【雑話】 キャピラリー電気泳動序論
5.チップ電気泳動
キャピラリー電気泳動の市販装置は、長さ数十センチメータ、内径数十マイクロメータ前後の円筒型キャピラリーを用いることを念頭において設計されています。一方、最近になって、エレクトロニックスの分野で進歩した加工技術を用いて、基盤の上にキャピラリー電気泳動のシステムを作成する試みが、あちこちで行われています。広く見るならば、これはμTAS(micro-total analysis system)への流れの一環でしょう。

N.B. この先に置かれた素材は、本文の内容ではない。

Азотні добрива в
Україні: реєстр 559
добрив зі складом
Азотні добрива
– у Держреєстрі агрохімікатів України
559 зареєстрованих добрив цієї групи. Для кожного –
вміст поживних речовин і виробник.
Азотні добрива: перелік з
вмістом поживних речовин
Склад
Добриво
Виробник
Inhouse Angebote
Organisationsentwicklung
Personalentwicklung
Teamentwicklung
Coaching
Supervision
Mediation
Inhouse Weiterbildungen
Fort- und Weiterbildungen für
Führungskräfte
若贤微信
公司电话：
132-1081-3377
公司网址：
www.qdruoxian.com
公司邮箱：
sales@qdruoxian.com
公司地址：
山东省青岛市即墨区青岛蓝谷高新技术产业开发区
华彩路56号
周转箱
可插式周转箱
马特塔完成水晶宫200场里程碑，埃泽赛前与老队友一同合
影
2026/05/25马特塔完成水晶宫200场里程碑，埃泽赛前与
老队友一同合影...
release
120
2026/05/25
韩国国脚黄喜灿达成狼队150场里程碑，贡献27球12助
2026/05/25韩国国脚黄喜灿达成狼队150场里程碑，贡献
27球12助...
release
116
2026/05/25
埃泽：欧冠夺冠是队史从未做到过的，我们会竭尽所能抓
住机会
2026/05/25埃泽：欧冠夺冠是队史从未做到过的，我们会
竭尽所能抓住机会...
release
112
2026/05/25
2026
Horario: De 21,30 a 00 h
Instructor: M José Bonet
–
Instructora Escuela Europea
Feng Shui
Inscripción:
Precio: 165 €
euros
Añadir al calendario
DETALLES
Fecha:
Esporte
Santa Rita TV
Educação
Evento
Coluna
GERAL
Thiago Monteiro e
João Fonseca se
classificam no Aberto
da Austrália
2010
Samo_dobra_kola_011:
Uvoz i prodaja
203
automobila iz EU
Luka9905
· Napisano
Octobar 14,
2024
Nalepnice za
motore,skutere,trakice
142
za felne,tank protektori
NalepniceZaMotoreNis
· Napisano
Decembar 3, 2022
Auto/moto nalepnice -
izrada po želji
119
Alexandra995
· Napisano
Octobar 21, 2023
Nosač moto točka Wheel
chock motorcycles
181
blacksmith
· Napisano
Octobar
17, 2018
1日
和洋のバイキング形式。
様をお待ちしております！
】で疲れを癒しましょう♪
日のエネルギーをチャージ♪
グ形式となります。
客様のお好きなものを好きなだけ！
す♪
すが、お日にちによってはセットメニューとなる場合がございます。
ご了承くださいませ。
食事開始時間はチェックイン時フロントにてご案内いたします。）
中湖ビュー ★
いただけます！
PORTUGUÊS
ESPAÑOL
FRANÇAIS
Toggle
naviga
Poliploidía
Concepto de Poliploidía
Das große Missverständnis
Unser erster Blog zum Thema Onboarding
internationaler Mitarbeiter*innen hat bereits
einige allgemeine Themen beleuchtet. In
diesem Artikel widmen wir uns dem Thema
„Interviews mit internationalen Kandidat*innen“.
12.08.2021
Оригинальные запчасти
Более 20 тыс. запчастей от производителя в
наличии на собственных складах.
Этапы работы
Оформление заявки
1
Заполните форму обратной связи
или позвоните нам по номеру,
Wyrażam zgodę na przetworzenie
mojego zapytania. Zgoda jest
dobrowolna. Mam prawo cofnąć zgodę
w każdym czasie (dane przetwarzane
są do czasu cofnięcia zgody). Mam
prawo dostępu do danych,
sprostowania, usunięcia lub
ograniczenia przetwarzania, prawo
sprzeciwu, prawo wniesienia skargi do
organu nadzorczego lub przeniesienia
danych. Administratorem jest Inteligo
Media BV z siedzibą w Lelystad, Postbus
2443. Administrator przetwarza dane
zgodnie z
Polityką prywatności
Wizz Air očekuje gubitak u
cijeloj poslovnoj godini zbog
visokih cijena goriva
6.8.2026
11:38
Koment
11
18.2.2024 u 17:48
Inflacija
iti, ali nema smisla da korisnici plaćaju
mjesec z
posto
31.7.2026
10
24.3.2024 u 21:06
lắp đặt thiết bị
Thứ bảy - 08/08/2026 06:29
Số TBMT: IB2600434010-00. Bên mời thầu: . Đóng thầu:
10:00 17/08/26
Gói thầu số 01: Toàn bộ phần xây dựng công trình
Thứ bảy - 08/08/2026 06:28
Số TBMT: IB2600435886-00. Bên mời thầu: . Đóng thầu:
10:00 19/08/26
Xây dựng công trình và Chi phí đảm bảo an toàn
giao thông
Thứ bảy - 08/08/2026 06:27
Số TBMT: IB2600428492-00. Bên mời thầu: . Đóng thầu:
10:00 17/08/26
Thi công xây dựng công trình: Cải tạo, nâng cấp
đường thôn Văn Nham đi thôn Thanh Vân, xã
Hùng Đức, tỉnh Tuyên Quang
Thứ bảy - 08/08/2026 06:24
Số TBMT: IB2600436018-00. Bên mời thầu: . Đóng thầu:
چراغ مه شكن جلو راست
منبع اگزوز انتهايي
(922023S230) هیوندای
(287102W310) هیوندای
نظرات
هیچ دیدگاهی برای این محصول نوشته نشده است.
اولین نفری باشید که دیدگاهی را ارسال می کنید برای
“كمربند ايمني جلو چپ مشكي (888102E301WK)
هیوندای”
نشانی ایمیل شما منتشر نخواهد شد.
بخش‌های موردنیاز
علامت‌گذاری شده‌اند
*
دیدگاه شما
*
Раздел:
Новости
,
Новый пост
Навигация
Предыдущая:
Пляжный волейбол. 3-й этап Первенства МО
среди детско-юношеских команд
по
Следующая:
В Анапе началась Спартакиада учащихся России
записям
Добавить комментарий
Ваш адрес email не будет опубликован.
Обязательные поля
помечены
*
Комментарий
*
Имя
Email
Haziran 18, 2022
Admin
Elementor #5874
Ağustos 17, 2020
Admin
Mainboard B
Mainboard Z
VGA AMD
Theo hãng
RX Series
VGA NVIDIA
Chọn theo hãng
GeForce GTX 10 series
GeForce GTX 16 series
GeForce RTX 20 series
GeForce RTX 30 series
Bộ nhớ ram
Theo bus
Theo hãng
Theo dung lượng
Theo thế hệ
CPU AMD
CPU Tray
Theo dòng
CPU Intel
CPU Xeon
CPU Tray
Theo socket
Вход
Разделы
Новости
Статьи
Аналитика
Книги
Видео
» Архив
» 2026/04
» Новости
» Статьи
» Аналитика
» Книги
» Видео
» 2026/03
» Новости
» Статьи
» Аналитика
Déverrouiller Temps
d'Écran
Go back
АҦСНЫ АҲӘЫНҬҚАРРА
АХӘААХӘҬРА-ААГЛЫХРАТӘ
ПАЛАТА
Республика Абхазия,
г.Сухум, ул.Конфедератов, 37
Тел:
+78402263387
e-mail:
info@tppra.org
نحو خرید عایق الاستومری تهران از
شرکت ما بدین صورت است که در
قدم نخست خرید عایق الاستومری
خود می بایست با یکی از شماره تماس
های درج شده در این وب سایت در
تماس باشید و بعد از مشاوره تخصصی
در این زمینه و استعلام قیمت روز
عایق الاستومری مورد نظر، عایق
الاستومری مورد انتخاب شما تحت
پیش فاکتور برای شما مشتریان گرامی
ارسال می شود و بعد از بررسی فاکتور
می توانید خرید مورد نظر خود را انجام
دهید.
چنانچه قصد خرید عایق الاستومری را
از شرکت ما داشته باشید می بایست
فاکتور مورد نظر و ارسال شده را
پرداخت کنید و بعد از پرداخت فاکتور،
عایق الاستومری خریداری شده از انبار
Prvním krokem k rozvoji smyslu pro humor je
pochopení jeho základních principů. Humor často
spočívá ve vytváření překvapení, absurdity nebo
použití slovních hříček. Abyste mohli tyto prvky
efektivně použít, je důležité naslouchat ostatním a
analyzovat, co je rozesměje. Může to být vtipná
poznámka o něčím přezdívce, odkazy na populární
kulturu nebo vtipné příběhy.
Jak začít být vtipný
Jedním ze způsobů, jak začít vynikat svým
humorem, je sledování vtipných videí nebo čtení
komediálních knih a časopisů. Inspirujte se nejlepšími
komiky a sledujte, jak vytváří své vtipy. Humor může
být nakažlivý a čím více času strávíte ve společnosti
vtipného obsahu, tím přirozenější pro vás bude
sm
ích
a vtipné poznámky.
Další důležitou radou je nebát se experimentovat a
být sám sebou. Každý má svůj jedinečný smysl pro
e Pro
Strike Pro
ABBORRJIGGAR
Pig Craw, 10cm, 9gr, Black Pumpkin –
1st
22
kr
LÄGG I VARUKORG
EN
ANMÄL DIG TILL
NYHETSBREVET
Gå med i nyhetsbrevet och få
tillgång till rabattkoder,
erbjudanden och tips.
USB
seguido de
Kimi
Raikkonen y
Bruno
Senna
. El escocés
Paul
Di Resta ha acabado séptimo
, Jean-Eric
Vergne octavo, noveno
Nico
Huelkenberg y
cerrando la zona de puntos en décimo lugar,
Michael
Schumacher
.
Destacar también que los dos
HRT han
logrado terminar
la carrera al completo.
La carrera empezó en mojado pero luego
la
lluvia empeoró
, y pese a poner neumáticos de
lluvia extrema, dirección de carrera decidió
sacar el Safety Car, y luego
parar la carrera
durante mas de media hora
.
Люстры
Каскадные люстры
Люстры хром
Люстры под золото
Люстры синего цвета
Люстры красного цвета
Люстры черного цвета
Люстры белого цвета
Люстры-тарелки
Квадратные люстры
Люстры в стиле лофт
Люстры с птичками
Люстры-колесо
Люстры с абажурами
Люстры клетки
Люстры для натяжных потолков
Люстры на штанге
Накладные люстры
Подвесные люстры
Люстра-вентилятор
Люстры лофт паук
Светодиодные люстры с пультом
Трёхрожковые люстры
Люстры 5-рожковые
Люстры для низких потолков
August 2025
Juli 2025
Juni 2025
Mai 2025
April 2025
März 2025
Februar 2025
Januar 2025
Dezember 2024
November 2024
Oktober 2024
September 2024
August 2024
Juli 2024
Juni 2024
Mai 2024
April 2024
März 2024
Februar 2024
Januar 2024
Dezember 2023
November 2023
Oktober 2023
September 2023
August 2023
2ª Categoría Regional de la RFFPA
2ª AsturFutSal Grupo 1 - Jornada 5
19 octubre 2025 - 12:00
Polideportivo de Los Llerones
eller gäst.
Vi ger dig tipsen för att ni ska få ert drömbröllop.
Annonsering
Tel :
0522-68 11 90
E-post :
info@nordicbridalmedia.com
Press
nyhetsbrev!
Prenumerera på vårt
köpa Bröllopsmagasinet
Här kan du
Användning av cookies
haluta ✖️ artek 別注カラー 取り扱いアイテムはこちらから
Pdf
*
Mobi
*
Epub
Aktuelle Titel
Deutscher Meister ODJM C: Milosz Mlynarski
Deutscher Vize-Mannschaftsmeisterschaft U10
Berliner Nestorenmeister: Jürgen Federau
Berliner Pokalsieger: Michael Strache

現在のところ、これによって微量化・迅速化が達成されてはいますが、これでなければというブレークスルーは達成されていないのではないでしょうか。検出手段が、キャピラリー部分の微小化に追随できないようで、蛍光検出だけが幅を利かせていることが気掛かりであります。しかし、対象とする試料が限定されていて、しかも使用頻度が高い分野では、この種の特殊なキャピラリー電気泳動の利用が、定着して行くと予想されます。この分野の研究が進めば、微細流路における液体の挙動が詳細に把握され、シミュレーション解析も可能になってくるでしょう。その過程で集積される知識からのアウトプットには、大いに期待すべきものがあります。